Repeat the records below word for word and omit each image.

§ §

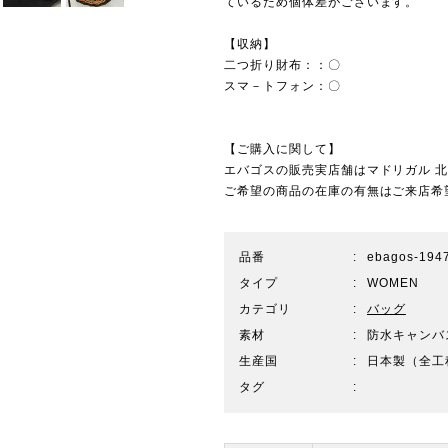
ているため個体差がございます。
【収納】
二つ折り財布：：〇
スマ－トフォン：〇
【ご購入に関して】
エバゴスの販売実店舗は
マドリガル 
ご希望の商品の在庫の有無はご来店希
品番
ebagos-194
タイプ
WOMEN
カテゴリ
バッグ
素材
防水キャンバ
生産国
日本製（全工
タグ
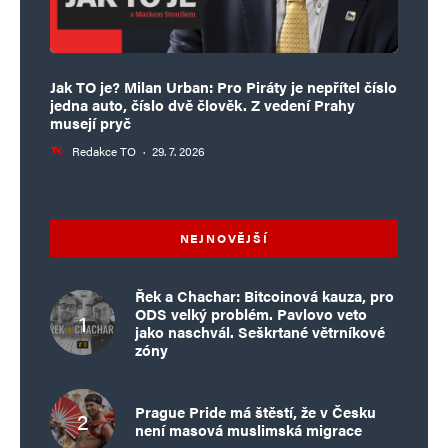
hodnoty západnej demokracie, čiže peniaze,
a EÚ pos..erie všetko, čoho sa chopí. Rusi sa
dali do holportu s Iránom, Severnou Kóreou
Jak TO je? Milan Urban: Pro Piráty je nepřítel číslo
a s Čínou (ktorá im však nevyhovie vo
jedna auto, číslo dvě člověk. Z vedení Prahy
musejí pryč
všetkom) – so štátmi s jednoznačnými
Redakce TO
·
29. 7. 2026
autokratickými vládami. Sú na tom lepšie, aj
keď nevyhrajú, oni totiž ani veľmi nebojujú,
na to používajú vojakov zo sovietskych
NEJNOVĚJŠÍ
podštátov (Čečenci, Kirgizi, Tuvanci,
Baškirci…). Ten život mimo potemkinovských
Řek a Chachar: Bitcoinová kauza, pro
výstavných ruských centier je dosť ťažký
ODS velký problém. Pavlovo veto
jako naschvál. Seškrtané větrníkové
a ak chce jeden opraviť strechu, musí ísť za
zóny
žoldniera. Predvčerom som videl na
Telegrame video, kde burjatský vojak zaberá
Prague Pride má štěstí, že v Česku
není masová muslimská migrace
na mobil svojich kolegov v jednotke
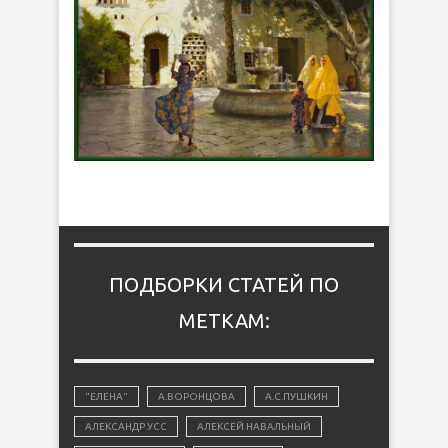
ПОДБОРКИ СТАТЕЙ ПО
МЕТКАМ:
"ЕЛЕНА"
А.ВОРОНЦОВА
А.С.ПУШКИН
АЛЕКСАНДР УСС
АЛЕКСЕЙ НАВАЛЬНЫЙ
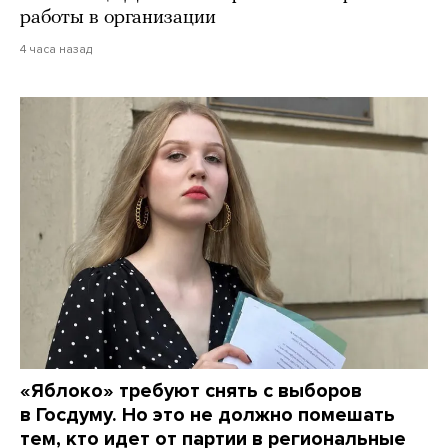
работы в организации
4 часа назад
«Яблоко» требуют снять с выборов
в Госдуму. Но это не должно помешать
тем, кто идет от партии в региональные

§ §

▶ Exercise output
ているため個体差がございます。
【収納】
二つ折り財布：：〇
スマ－トフォン：〇
【ご購入に関して】
エバゴスの販売実店舗は
マドリガル 
ご希望の商品の在庫の有無はご来店希
品番
ebagos-194
タイプ
WOMEN
カテゴリ
バッグ
素材
防水キャンバ
生産国
日本製（全工
タグ
hodnoty západnej demokracie, čiže peniaze,
a EÚ pos..erie všetko, čoho sa chopí. Rusi sa
dali do holportu s Iránom, Severnou Kóreou
Jak TO je? Milan Urban: Pro Piráty je nepřítel číslo
a s Čínou (ktorá im však nevyhovie vo
jedna auto, číslo dvě člověk. Z vedení Prahy
musejí pryč
všetkom) – so štátmi s jednoznačnými
Redakce TO
·
29. 7. 2026
autokratickými vládami. Sú na tom lepšie, aj
keď nevyhrajú, oni totiž ani veľmi nebojujú,
na to používajú vojakov zo sovietskych
NEJNOVĚJŠÍ
podštátov (Čečenci, Kirgizi, Tuvanci,
Baškirci…). Ten život mimo potemkinovských
Řek a Chachar: Bitcoinová kauza, pro
výstavných ruských centier je dosť ťažký
ODS velký problém. Pavlovo veto
jako naschvál. Seškrtané větrníkové
a ak chce jeden opraviť strechu, musí ísť za
zóny
žoldniera. Predvčerom som videl na
Telegrame video, kde burjatský vojak zaberá
Prague Pride má štěstí, že v Česku
není masová muslimská migrace
na mobil svojich kolegov v jednotke
ПОДБОРКИ СТАТЕЙ ПО
МЕТКАМ:
"ЕЛЕНА"
А.ВОРОНЦОВА
А.С.ПУШКИН
АЛЕКСАНДР УСС
АЛЕКСЕЙ НАВАЛЬНЫЙ
работы в организации
4 часа назад
«Яблоко» требуют снять с выборов
в Госдуму. Но это не должно помешать
тем, кто идет от партии в региональные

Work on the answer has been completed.